Making Intelligent Automation work

In today’s world, data is flowing like never before. They originate from myriad of sources, intelligent devices, millions of connected devices to name a few. Hence, it becomes imperative that these data are properly processed and the information derived is progressively and incrementally analyzed.
Intelligent automation is the integration of automation and artificial intelligence. It has become top-of-the mind issues for CXOs around the world. Intelligent automation, going forward, is going to define who becomes the winner and who loses out in the long run. It has already helped enterprises to go beyond the conventional methods of doing things and achieve unprecedented levels of quality and efficiency. The ability to command savings on incremental dollars spend on ITSM issues like service desk operations w.r.t to the current systems has made business leaders across verticals to seriously ponder on integrating intelligent automation into their IT estate. The disruptions in this field is revolutionary, and happens at each level of tasks or process performed by the enterprises.

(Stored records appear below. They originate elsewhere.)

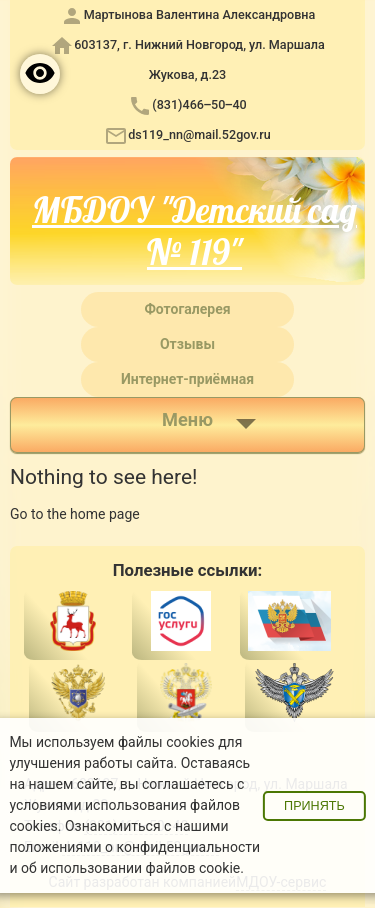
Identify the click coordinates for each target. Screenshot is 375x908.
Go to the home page (75, 514)
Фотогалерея (187, 309)
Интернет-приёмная (187, 379)
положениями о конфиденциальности (134, 847)
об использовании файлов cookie (130, 868)
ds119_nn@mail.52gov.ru (199, 134)
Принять (314, 806)
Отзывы (187, 344)
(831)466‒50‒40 (199, 104)
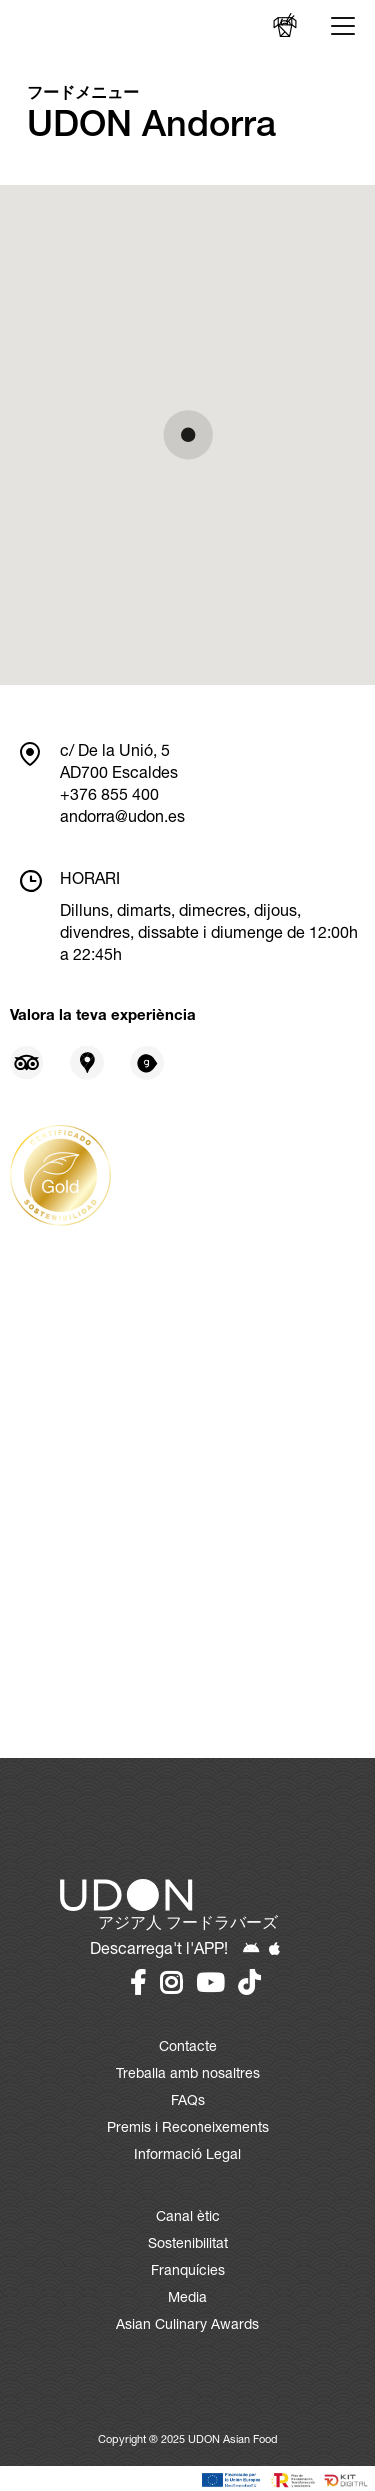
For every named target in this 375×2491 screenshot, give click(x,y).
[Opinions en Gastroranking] (147, 1063)
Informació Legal (187, 2156)
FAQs (188, 2102)
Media (187, 2299)
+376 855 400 (109, 797)
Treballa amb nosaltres (188, 2075)
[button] (188, 435)
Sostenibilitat (188, 2245)
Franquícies (188, 2272)
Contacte (188, 2048)
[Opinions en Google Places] (87, 1063)
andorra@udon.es (122, 819)
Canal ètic (188, 2218)
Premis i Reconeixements (188, 2129)
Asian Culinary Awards (187, 2326)
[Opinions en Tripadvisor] (27, 1063)
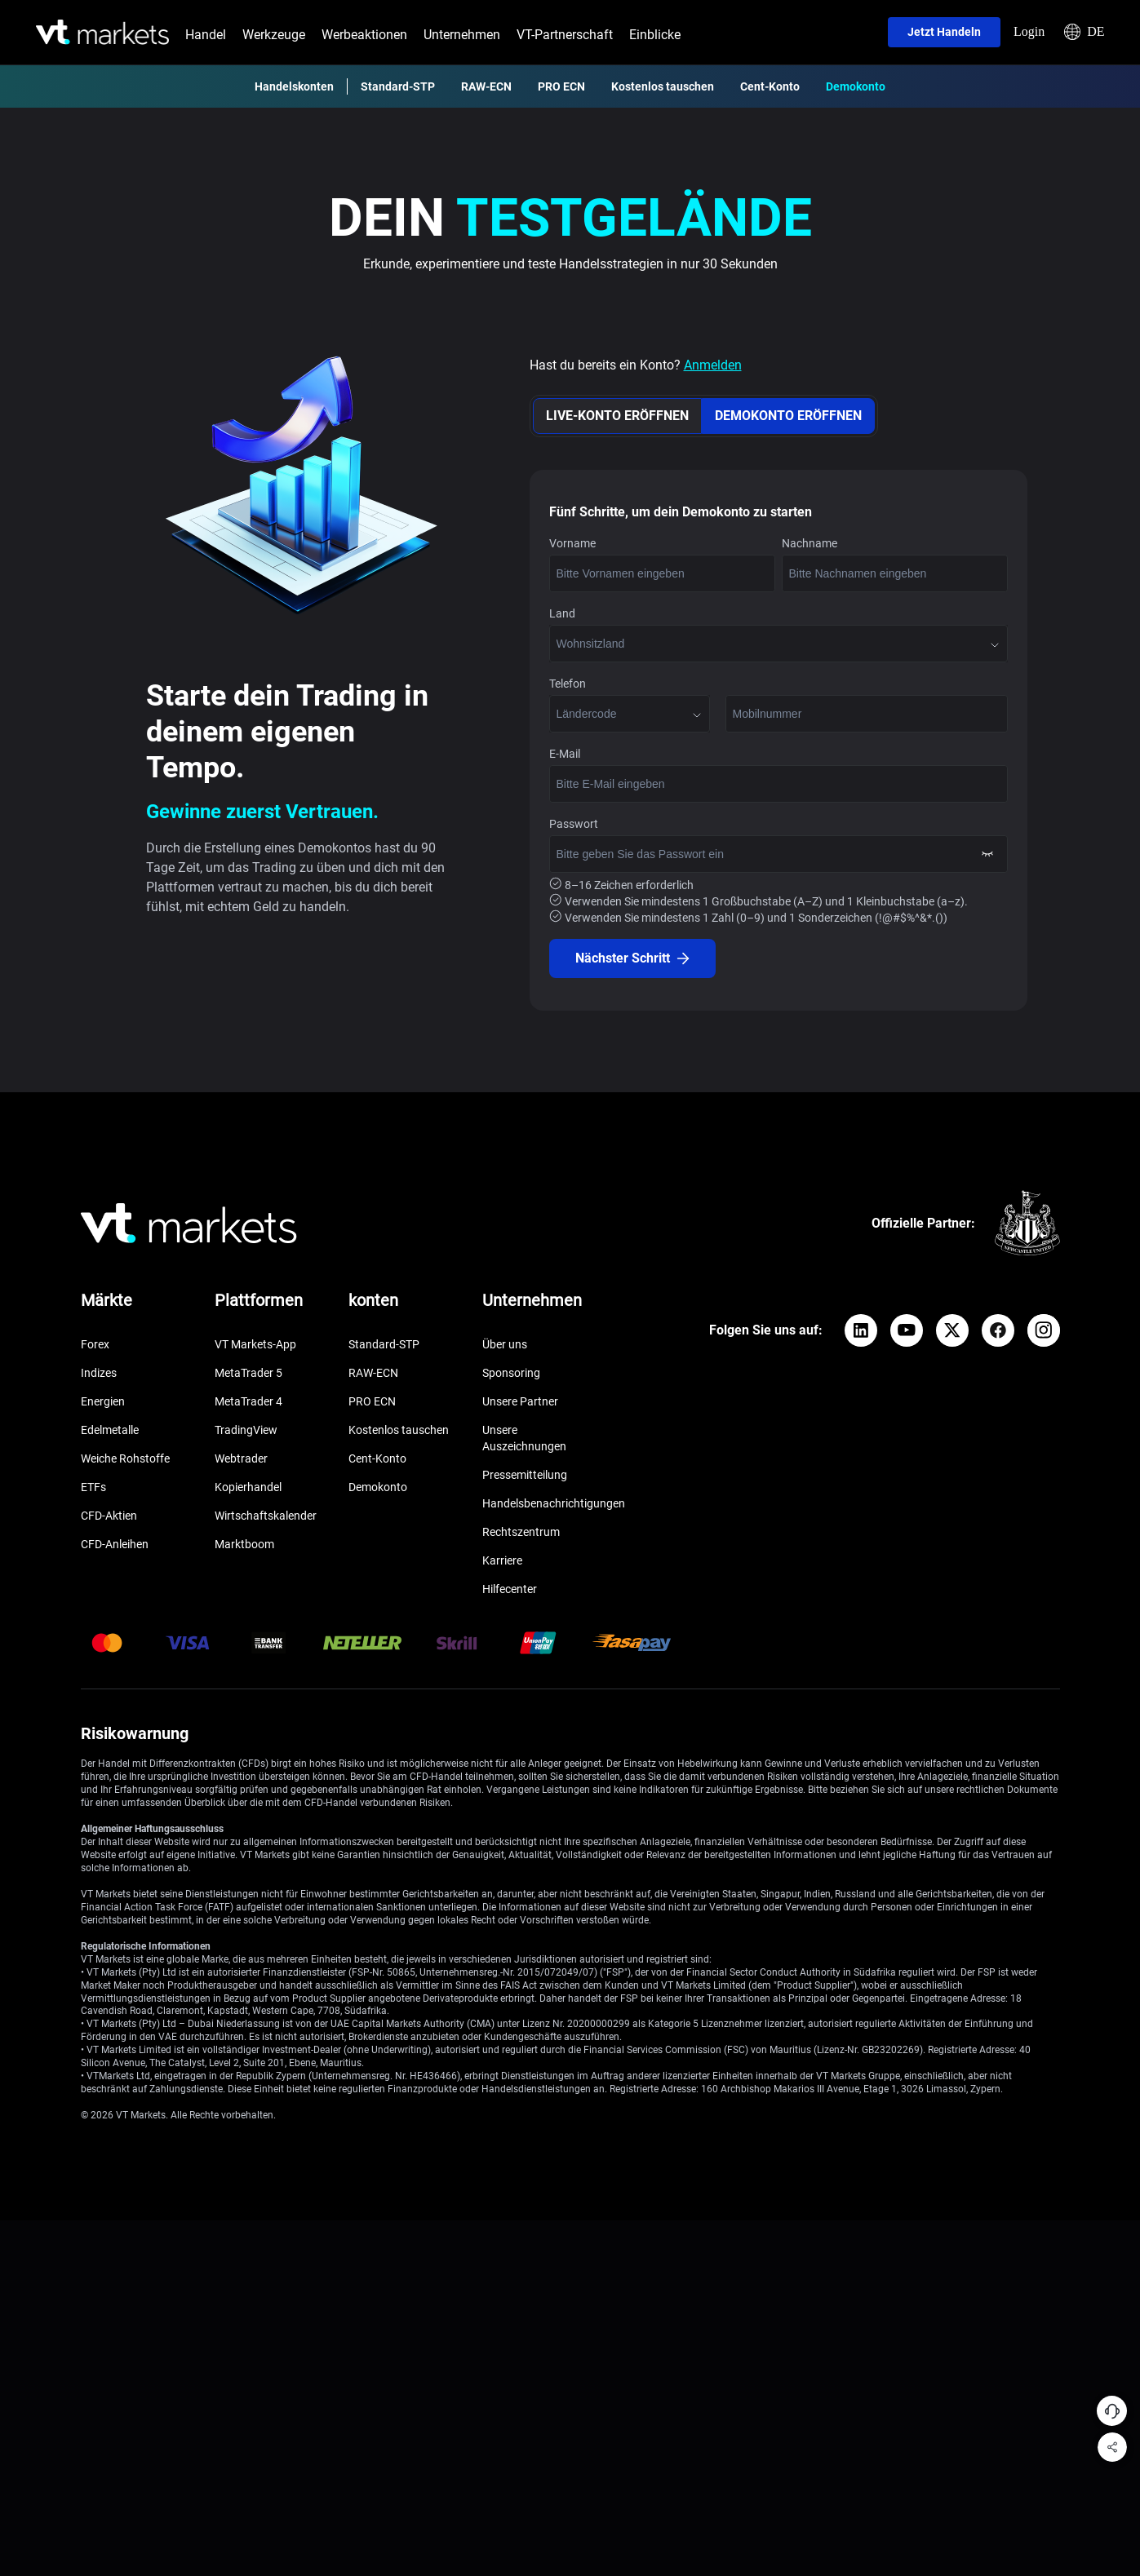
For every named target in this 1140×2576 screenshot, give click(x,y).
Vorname (572, 543)
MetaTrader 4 (248, 1401)
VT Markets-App (255, 1344)
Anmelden (713, 365)
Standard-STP (398, 86)
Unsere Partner (520, 1401)
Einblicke (655, 34)
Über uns (504, 1344)
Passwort (573, 823)
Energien (103, 1401)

How can Intelligent Automation Help?

The class of business & IT problems which can be solved using intelligent automation is growing rapidly. With technologies like Natural Language Processing, Pattern recognition, Voice recognition and Machine Learning, the value to the enterprises can be delivered is immense. I have shared my views in my previous post.

What Makes Intelligent Automation Work? What are the Challenges?

Data. The only input to an intelligent automation system is data. Intelligent automation platforms consume data, run algorithms and then come up with some data models, meaningful information and predictions which can be then used to achieve efficiency improvements. The nature of intelligent automation is such that it starts to learn with every new use case which comes it way, thereby, reducing human intervention to a minimum.
There are majorly 3 challenges in making the intelligent automation work
Data is getting generated from multiple sources: images, videos, flat files etc. Then there is data segmentation w.r.t geography, category, time, transactions, performance etc. Also a lot of value can be generated by studying the sentiments of the agents and the end-users of the systems (very potential source of data). Hence, with so disparity in the source of data, it becomes difficult to sanitize the data so that it can be normalized and fed to the intelligent automation system to process, learn and then perform. So business decision as to sourcing of data and what data should be used to initially teach the intelligent system becomes critical.
The second challenge is building and training process of the intelligent platforms themselves. It is a highly math-oriented, algorithm intensive process which requires lots of capabilities in the form of skilled developers and engineers so that they get the analytical model right. Here, it becomes important that these people know the latest mathematical modeling, techniques and statistical methodology so that they build and train the intelligent automation platform which can deliver maximum benefit to the business enterprises.
The last challenge is to get the acceptance of intelligent automation in the IT estate of the enterprises. It becomes meaningless if the predictions of the intelligent automation platforms is neglected at the ground level. It makes little sense if the predictions of intelligent automation, does not result in some action by the stakeholders, does not invoke the innovative thinking to proactively resolve business or IT issues on a day-to-day basis.